- 594 Okunma
- 1 Yorum
- 0 Beğeni
TÜRK ŞİİRİNİN FEDAİ ŞAİRİ
Mustafa Kemal’in 1920 yılında , Afyonkarahisar’da subaylara seslenişini ben, ’subay’ sözcüğü yerine ’şair’ i, ordu yerine ’şiiri’ koyarak, biraz da öyle anlarım, anlamak isterim:
’Millet, bağımsızlığının muhafazasından ibaret olan hayati gayesinin teminini şiirden, şiirin ruhunu teşkil eden şairlerden bekler. İşte şairlerin yüce olan vazifesi budur. Allah göstermesin milletin bağımsızlığı ihlal edilirse bunun vebali şairlere ait olacaktır.
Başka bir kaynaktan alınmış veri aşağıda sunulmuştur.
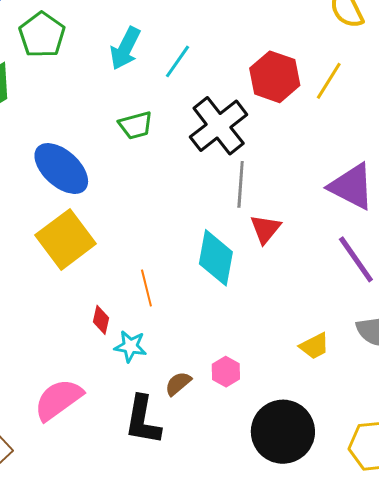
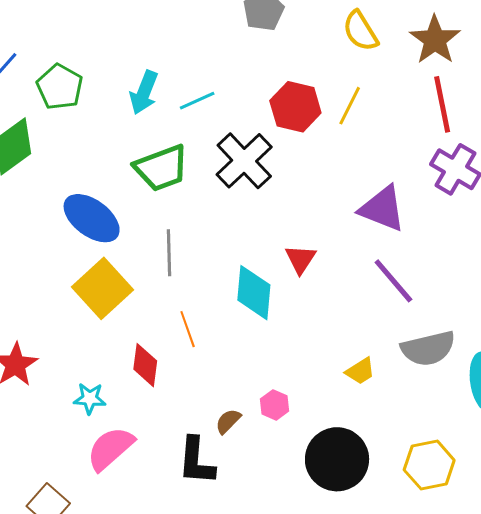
cyan line: (177, 61) -> (197, 101), turned 36
green trapezoid: (136, 125) -> (161, 168), size x1.6
gray line: (241, 184) -> (169, 253), moved
red diamond: (101, 320) -> (145, 365), size x1.5
cyan star: (130, 346) -> (90, 398), moved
’Şahsi ve özel hayatları itibariyle de şairler, fedakarlar sınıfının en önünde bulunmak mecburiyetindedirler. Çünkü düşmanlarımız herkesten evvel şairleri öldürür. Şairleri aşağılar ve hor görürler. Şairin yaşamak için bir çaresi vardır: Şerefini korumak! Halbuki düşmanlarımızın da kastettiği, o şerefi ayaklar altına atmaktır. Dolayısıyla şair için ’ya istiklal ya ölüm’ vardır.’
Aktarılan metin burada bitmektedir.